The Chair of the GIZ Supervisory Board, BMZ State Secretary Friedrich Kitschelt, and the Chair of the GIZ Management Board, Tanja Gönner, present the company’s annual report.
Photo: © GIZ

The increasing burden of development aid

Deutsche Gesellschaft für Internationale Zusammenarbeit (GIZ) GmbH is looking back over a successful business year in 2016. However, this also shows the magnitude of future challenges.

With business volume of EUR 2.4 billion, Deutsche Gesellschaft für Internationale Zusammenarbeit (GIZ) GmbH can look back on a successful business year in 2016. At its annual press conference in Berlin on 17 July, Management Board Chair Tanja Gönner reported an increase of EUR 220 million from the German Federal Ministry for Economic Cooperation and Development (BMZ). At EUR 1.9 billion, BMZ provides the largest share of the budget of GIZ, which is active on behalf of the Federal Republic of Germany in over 120 countries.

Between 2010 and 2015, GIZ has supplied 45 million people in over 120 countries with drinking water, enabled 16 million people to have access to sanitation, created health services for over 120 million people, and organised health protection for over 300 million people.
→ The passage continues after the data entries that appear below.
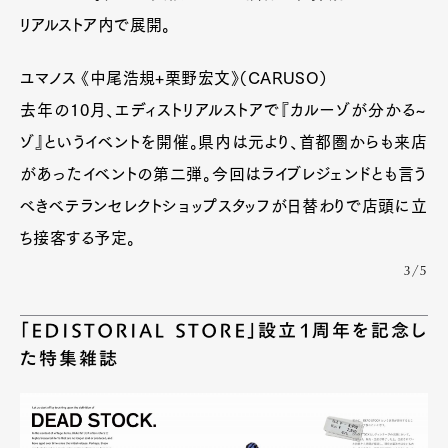
リアルストア内で展開。
ユマノス 《中尾浩規+栗野宏文》（CARUSO）
去年の10月、エディストリアルストアで『カルーゾが分かる~
ゾ』というイベントを開催。県内は元より、首都圏からも来店
があったイベントの第二弾。今回はライブレジェンドとも言う
べきベテランセレクトショップスタッフが日替わりで店頭に立
ち接客する予定。
3/5
「EDISTORIAL STORE」設立1周年を記念し
た特集雑誌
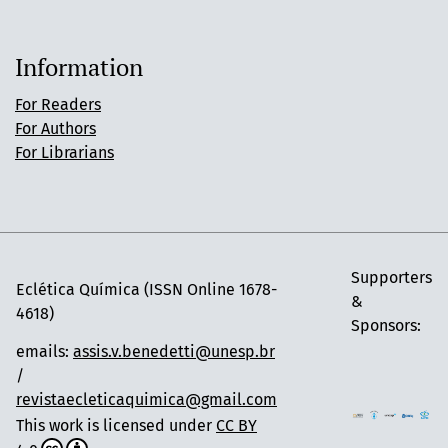
Information
For Readers
For Authors
For Librarians
Supporters
Eclética Química (ISSN Online 1678-
&
4618)
Sponsors:
emails:
assis.v.benedetti@unesp.br
/
revistaecleticaquimica@gmail.com
This work is licensed under
CC BY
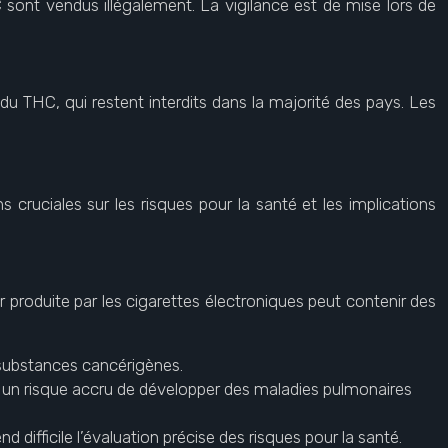
 sont vendus illégalement. La vigilance est de mise lors de
du THC, qui restent interdits dans la majorité des pays. Les
 cruciales sur les risques pour la santé et les implications
roduite par les cigarettes électroniques peut contenir des
 substances cancérigènes.
 un risque accru de développer des maladies pulmonaires
 difficile l’évaluation précise des risques pour la santé.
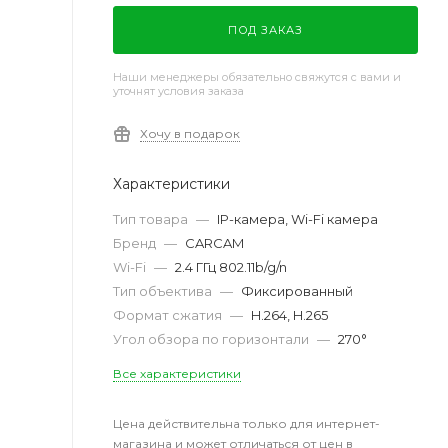
ПОД ЗАКАЗ
Наши менеджеры обязательно свяжутся с вами и
уточнят условия заказа
Хочу в подарок
Характеристики
Тип товара
—
IP-камера, Wi-Fi камера
Бренд
—
CARCAM
Wi-Fi
—
2.4 ГГц 802.11b/g/n
Тип объектива
—
Фиксированный
Формат сжатия
—
H.264, H.265
Угол обзора по горизонтали
—
270°
Все характеристики
Цена действительна только для интернет-
магазина и может отличаться от цен в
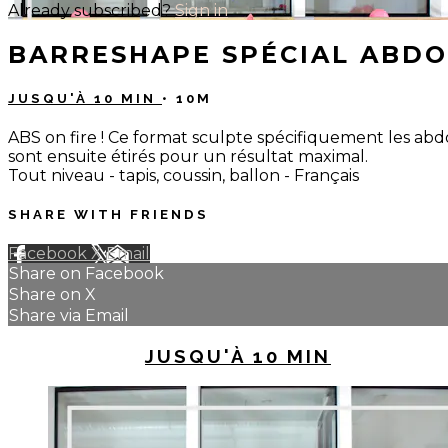
Already subscribed?
Sign in
BARRESHAPE SPÉCIAL ABDO
JUSQU'À 10 MIN
• 10M
ABS on fire ! Ce format sculpte spécifiquement les abd
sont ensuite étirés pour un résultat maximal.
Tout niveau - tapis, coussin, ballon - Français
SHARE WITH FRIENDS
Facebook
X
Email
Share on Facebook
Share on X
Share via Email
UP NEXT IN
JUSQU'À 10 MIN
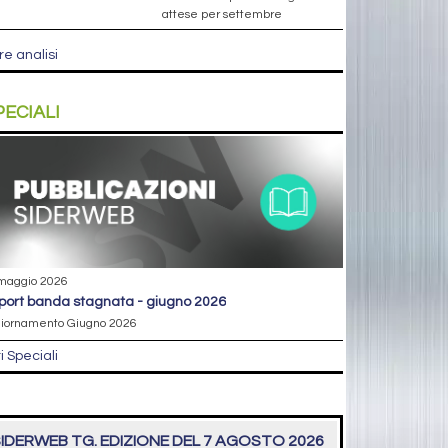
attese per settembre
re analisi
PECIALI
maggio 2026
eport banda stagnata - giugno 2026
iornamento Giugno 2026
ri Speciali
IDERWEB TG. EDIZIONE DEL 7 AGOSTO 2026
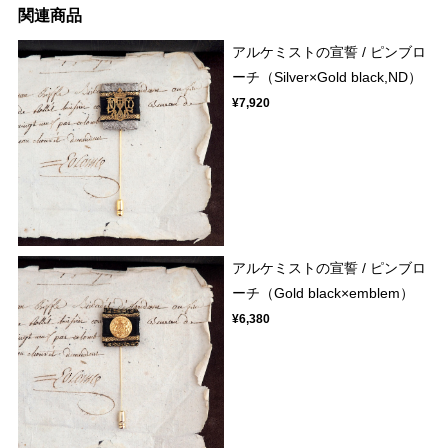
関連商品
アルケミストの宣誓 / ピンブロ
ーチ（Silver×Gold black,ND）
¥7,920
アルケミストの宣誓 / ピンブロ
ーチ（Gold black×emblem）
¥6,380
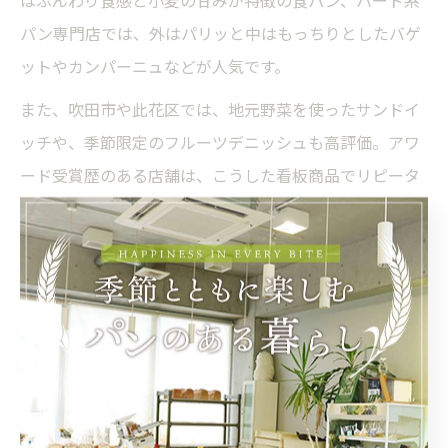
はふんわり食感と小麦の甘みが特徴の食パン、ハード系
パン専門店では、外はパリッと中はもっちりとしたバゲ
ットやカンパーニュなどが人気です。
また、吹田市や此花区では、地元野菜を使ったサンドイ
ッチや、季節限定のフルーツデニッシュも高評価。アワ
ード受賞歴のある店舗は、こうした看板商品でリピータ
ーを獲得しています。商品選びで迷った際は、まず店の
イチオシや売れ筋を試してみるのがおすすめです。
注意点として、人気商品は午前中に売り切れることも多
く、早めの来店や事前予約が安心です。口コミや食べロ
グのランキング情報も活用しながら、自分の好みに合っ
たパン屋を見つけてください。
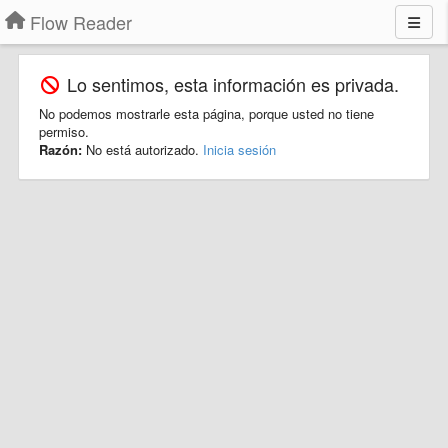
Flow Reader
Lo sentimos, esta información es privada.
No podemos mostrarle esta página, porque usted no tiene
permiso.
Razón:
No está autorizado.
Inicia sesión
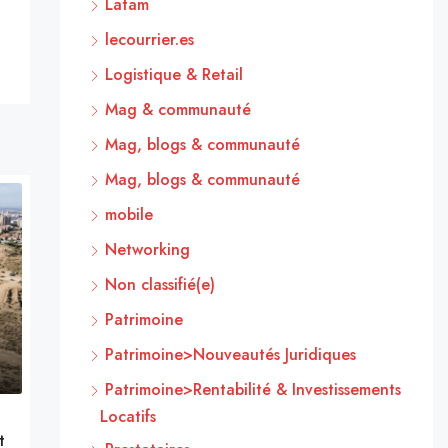
Latam
lecourrier.es
Logistique & Retail
Mag & communauté
Mag, blogs & communauté
Mag, blogs & communauté
mobile
Networking
Non classifié(e)
Patrimoine
Patrimoine>Nouveautés Juridiques
Patrimoine>Rentabilité & Investissements
Locatifs
t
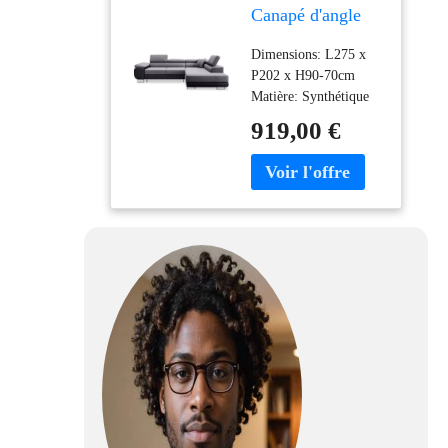
Canapé d'angle
Droit Convertible
Dimensions: L275 x
Marius Gris et
P202 x H90-70cm
Noir
Matière: Synthétique
(Polyuréthane); Tissu
919,00 €
(100% Polyester)
Livraison en France
Métropolitaine
uniquement hors
Corse. Livraison au
pas de porte de votre
domicile (rez-de-
chaussée).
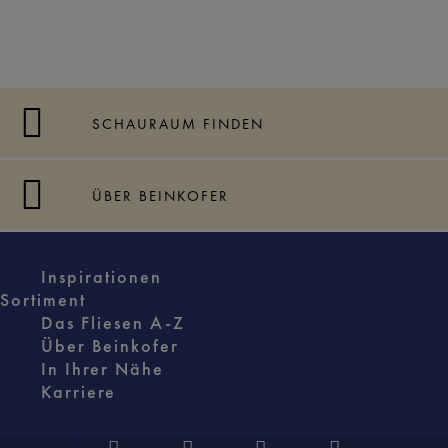
SCHAURAUM FINDEN
ÜBER BEINKOFER
Inspirationen
Sortiment
Das Fliesen A-Z
Über Beinkofer
In Ihrer Nähe
Karriere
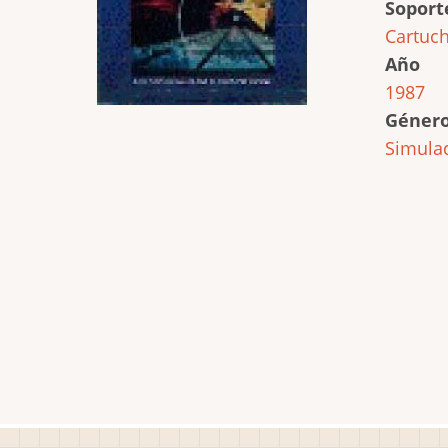
Soport
Cartuc
Año
1987
Géner
Simula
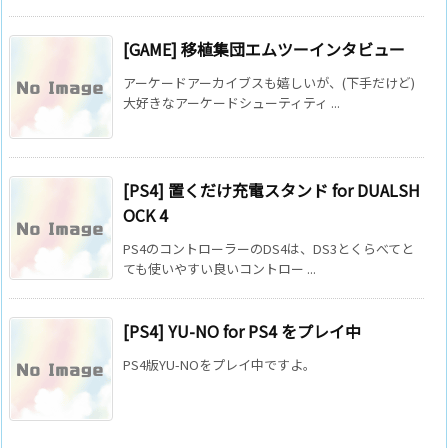
[GAME] 移植集団エムツーインタビュー
アーケードアーカイブスも嬉しいが、(下手だけど)
大好きなアーケードシューティティ ...
[PS4] 置くだけ充電スタンド for DUALSH
OCK 4
PS4のコントローラーのDS4は、DS3とくらべてと
ても使いやすい良いコントロー ...
[PS4] YU-NO for PS4 をプレイ中
PS4版YU-NOをプレイ中ですよ。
The challenge of fragility

However, these impressive figures should not make us lose sight of the scale of the remaining challenges. There are 1.5 billion people living in fragile states worldwide, and half the countries where GIZ is active are rated fragile and unstable. Without security, life and health are at risk, infrastructure is destroyed or neglected, and the food supply is frequently interrupted. According to the annual report, economic progress is lagging.
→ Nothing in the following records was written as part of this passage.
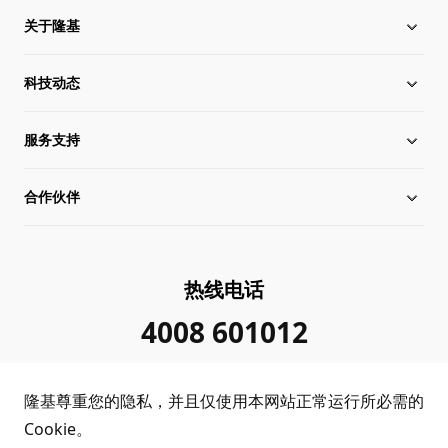
关于隆基
科技动态
关于隆基
服务支持
全球化布局
硅片价格
合作伙伴
管理层信息
行业动态
下载中心
可持续发展
在线研讨会
成功案例
经销商查询
热线电话
加入我们
隆基新闻
真伪查询
联系我们
4008 601012
投资者关系
隆基公告
常见问题
供应商/回收商
隆基尊重您的隐私，并且仅使用本网站正常运行所必需的
投诉举报
客户问题反馈
协同创新合作
Cookie。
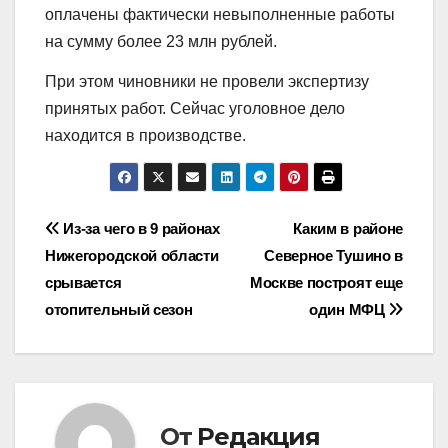
оплачены фактически невыполненные работы
на сумму более 23 млн рублей.
При этом чиновники не провели экспертизу
принятых работ. Сейчас уголовное дело
находится в производстве.
Навигация
Из-за чего в 9 районах
Каким в районе
Нижегородской области
Северное Тушино в
по
срывается
Москве построят еще
записям
отопительный сезон
один МФЦ
От
Редакция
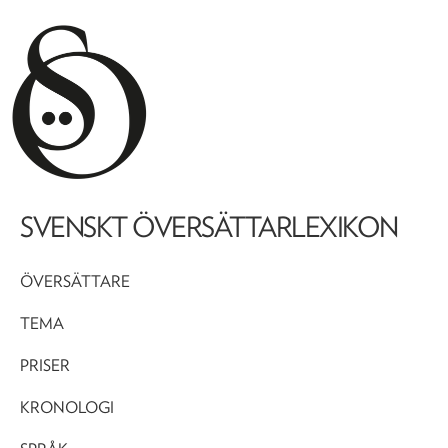
SVENSKT ÖVERSÄTTARLEXIKON
ÖVERSÄTTARE
TEMA
PRISER
KRONOLOGI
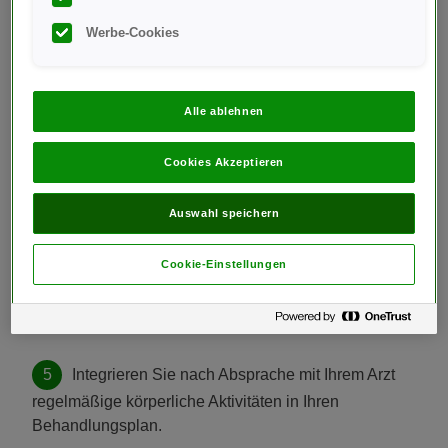
Testen Sie Ihren Blutzucker wie von Ihrem Arzt
Werbe-Cookies
empfohlen.
Nehmen Sie Ihre Medikamente stets wie vom
Alle ablehnen
Arzt verordnet ein – dies gilt für Tabletten ebenso wie
für injizierbare Arzneimittel wie Insulin.
Cookies Akzeptieren
Wählen Sie gesunde Lebensmittel. Die Wahl der
Auswahl speichern
Ernährung kann einen großen Einfluss auf die
Schwankungen Ihres Blutzuckerspiegels haben. Zu
Cookie-Einstellungen
wissen, wie Lebensmittel Ihren Blutzucker
beeinflussen, ist wichtig für den täglichen Umgang mit
Ihrem Diabetes.
Integrieren Sie nach Absprache mit Ihrem Arzt
regelmäßige körperliche Aktivitäten in Ihren
Behandlungsplan.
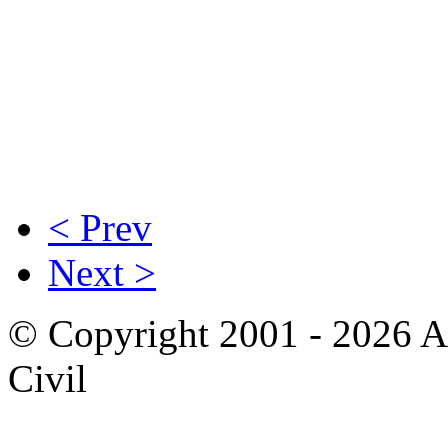
< Prev
Next >
© Copyright 2001 - 2026 A
Civil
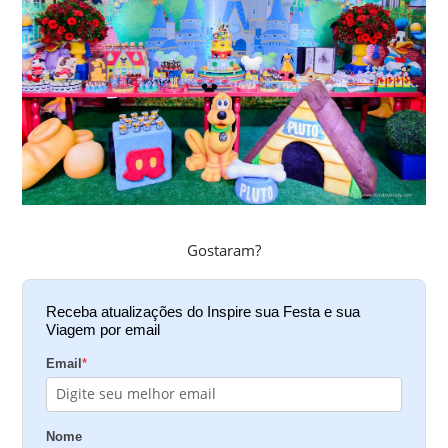
Gostaram?
Receba atualizações do Inspire sua Festa e sua
Viagem por email
Email
*
Nome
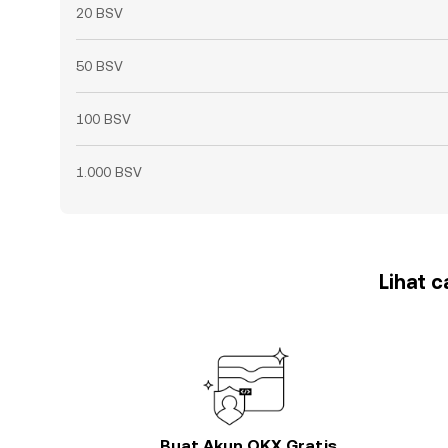
20 BSV
50 BSV
100 BSV
1.000 BSV
Lihat 
Buat Akun OKX Gratis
Where there is open conflict, the only answer is to extinguish the ongoing conflagrations. Without a peace agreement in Syria, there will be no end to the humanitarian disaster in the Middle East, Gönner regretted. Meanwhile, GIZ has to try and stabilise neighbouring countries. GIZ is trying to provide children with an education, to avoid the emergence of a ‘lost generation’. Already short of water, Jordan is having to share its resources between even more people, and Lebanon’s six million inhabitants are hosting an additional million refugees. Even if their budget is increased, the continuing political failure of the global community means that the tasks facing the development organisations will carry on growing.

Setting course

Africa is constantly referred to as the ‘continent of opportunity’, but this can very quickly take a turn for the worse unless the right policy is adopted soon. The population will double by 2050, according to Friedrich Kitschelt, BMZ State Secretary and Chair of the GIZ Supervisory Board. Half will be under 25, and half of these in turn will lack training, unless corrective measures are taken. ‘Education, training, employment’ are the three keynotes in the BMZ priorities for Africa. In isolation, these are useless. Trained workers unable to find work will migrate to where there are openings. This is why, in their closing statement on Africa in Hamburg at the start of July, the G20 nations called for the creation of 20 million jobs a year.

Agenda 2030 points the way

The compass for GIZ’s daily work is Agenda 2030, Kitschelt explains. The 17 Sustainable Development Goals reflect the extent of the tasks facing every development organisation. However, without global policies, they will be unable to master these on their own.